Por Da Redação 22 dez 2008, 05h53

Por André Pontes

A chegada do fim de ano traz a felicidade das férias, de uma possível viagem e de momentos de esquecer o stress do trabalho. De 2006 para cá, no entanto, a proximidade desse período tem provocado preocupação entre os passageiros, que temem sofrer transtornos e dores de cabeça nos aeroportos do país. No fim de semana, milhares de pessoas tiveram de lidar com os atrasos nos vôos domésticos nos dias que antecedem o Natal. Quem estava atento ao quadro nos aeroportos, porém, não se surpreendeu: nas últimas semanas, eram claros os sinais de que a aviação nacional voltaria a enfrentar problemas.

No período de festas do ano passado, entre os dias 20 de dezembro de 2007 e 7 de janeiro de 2008, os atrasos de pelo menos trinta minutos nos vôos chegaram a 26,76%, e os cancelamentos somaram 6,8%, conforme dados da Infraero. No segundo semestre de 2008, esses índices foram reduzidos à metade. No mês de novembro, entretanto, eles voltaram a subir, aumentando a preocupação com dezembro. Para tentar assegurar um fim de ano tranqüilo para quem pretende viajar de avião, o Ministério da Defesa planejou a Operação Feliz 2009, que na teoria minimizaria os atrasos. A questão é saber se o plano funcionará na prática.

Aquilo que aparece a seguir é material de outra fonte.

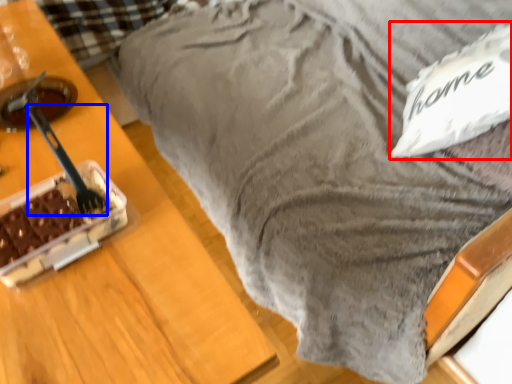 Question: Among these objects, which one is nearest to the camera, pillow (highlighted by a red box) or utensil (highlighted by a blue box)?

Choices:
 (A) pillow
 (B) utensil

Answer: (B) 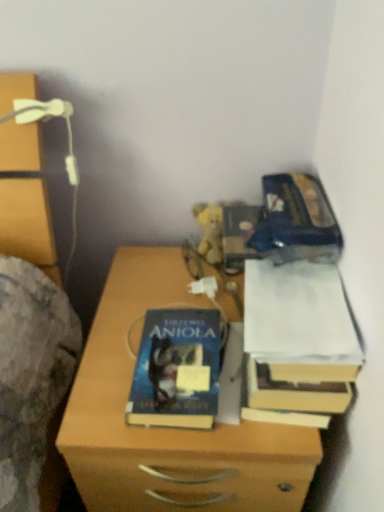 You are a GUI agent. You are given a task and a screenshot of the screen. Output one action in this format:
    pyautogui.click(x=<x>, y=<y>)
    Task: Click on the free spot above wooden nightstand at center (from a real-world perspective)
    
    Given the screenshot: What is the action you would take?
    pyautogui.click(x=172, y=305) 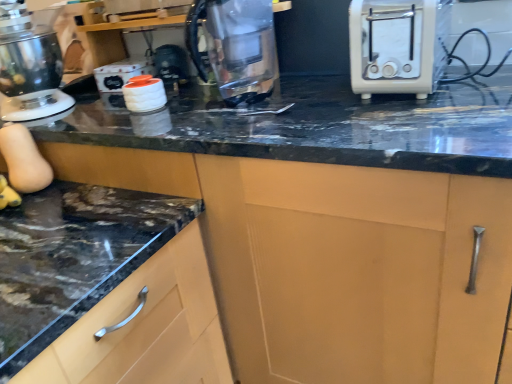 Question: Would you consider transparent glass kettle at center to be distant from white glossy canisters at upper center?

Choices:
 (A) no
 (B) yes

Answer: (A)

Question: From the image's perspective, is transparent glass kettle at center under white glossy canisters at upper center?

Choices:
 (A) yes
 (B) no

Answer: (A)

Question: Does transparent glass kettle at center have a lesser width compared to white glossy canisters at upper center?

Choices:
 (A) no
 (B) yes

Answer: (B)

Question: Is white glossy canisters at upper center inside transparent glass kettle at center?

Choices:
 (A) no
 (B) yes

Answer: (A)

Question: Is transparent glass kettle at center wider than white glossy canisters at upper center?

Choices:
 (A) yes
 (B) no

Answer: (B)

Question: From the image's perspective, is transparent glass kettle at center above or below white glossy canisters at upper center?

Choices:
 (A) above
 (B) below

Answer: (B)

Question: Considering their positions, is transparent glass kettle at center located in front of or behind white glossy canisters at upper center?

Choices:
 (A) behind
 (B) front

Answer: (B)

Question: Based on their sizes in the image, would you say transparent glass kettle at center is bigger or smaller than white glossy canisters at upper center?

Choices:
 (A) big
 (B) small

Answer: (A)

Question: Based on their positions, is transparent glass kettle at center located to the left or right of white glossy canisters at upper center?

Choices:
 (A) right
 (B) left

Answer: (A)

Question: Would you say metallic silver stand mixer at left is inside or outside white glossy canisters at upper center?

Choices:
 (A) inside
 (B) outside

Answer: (B)

Question: Considering the positions of point (12, 66) and point (109, 84), is point (12, 66) closer or farther from the camera than point (109, 84)?

Choices:
 (A) closer
 (B) farther

Answer: (A)

Question: From a real-world perspective, is metallic silver stand mixer at left above or below white glossy canisters at upper center?

Choices:
 (A) above
 (B) below

Answer: (A)

Question: Considering their positions, is metallic silver stand mixer at left located in front of or behind white glossy canisters at upper center?

Choices:
 (A) front
 (B) behind

Answer: (A)

Question: Considering the positions of white plastic toaster at right and metallic silver stand mixer at left in the image, is white plastic toaster at right wider or thinner than metallic silver stand mixer at left?

Choices:
 (A) wide
 (B) thin

Answer: (B)

Question: From the image's perspective, is white plastic toaster at right positioned above or below metallic silver stand mixer at left?

Choices:
 (A) below
 (B) above

Answer: (A) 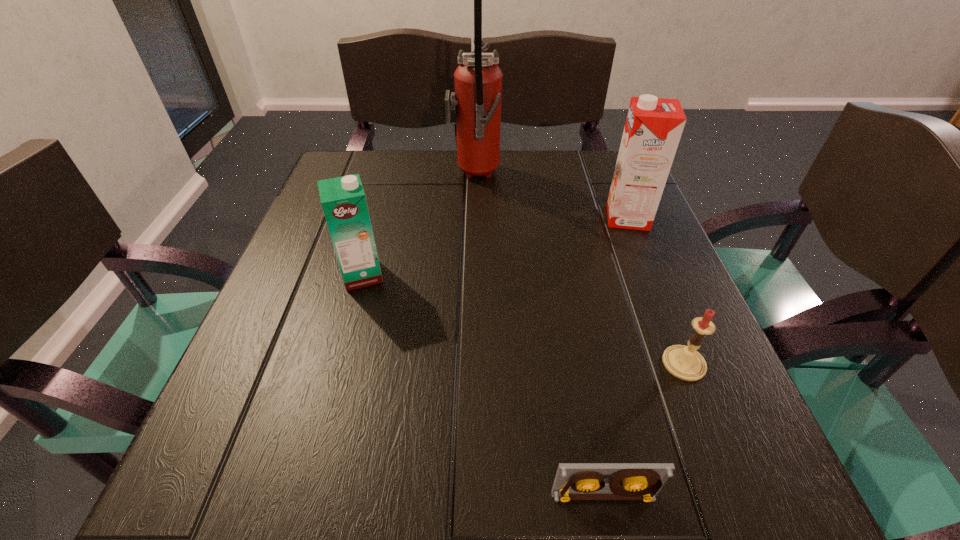 What are the coordinates of `free space that satisfies the following two spatial constraints: 1. on the front side of the candle; 2. on the left side of the leftmost object` in the screenshot? It's located at (338, 363).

Overbooking – A iniciativa tem como parceiros a Aeronáutica, a Agência Nacional de Aviação Civil (Anac), a Infraero e o Departamento de Controle do Espaço Aéreo (Decea), além da Polícia Federal, da Receita Federal e da Agência Nacional de Vigilância Sanitária (Anvisa). Entre outras medidas, estavam prometidas fiscalização e punição à prática de overbooking (venda de passagens além da capacidade da aeronave) no período de 19 de dezembro a 7 de janeiro. Além disso, segundo o Ministério da Defesa, as companhias aéreas haviam concordado em endossar passagens de outras empresas para beneficiar as vítimas de vôos cancelados ou atrasados.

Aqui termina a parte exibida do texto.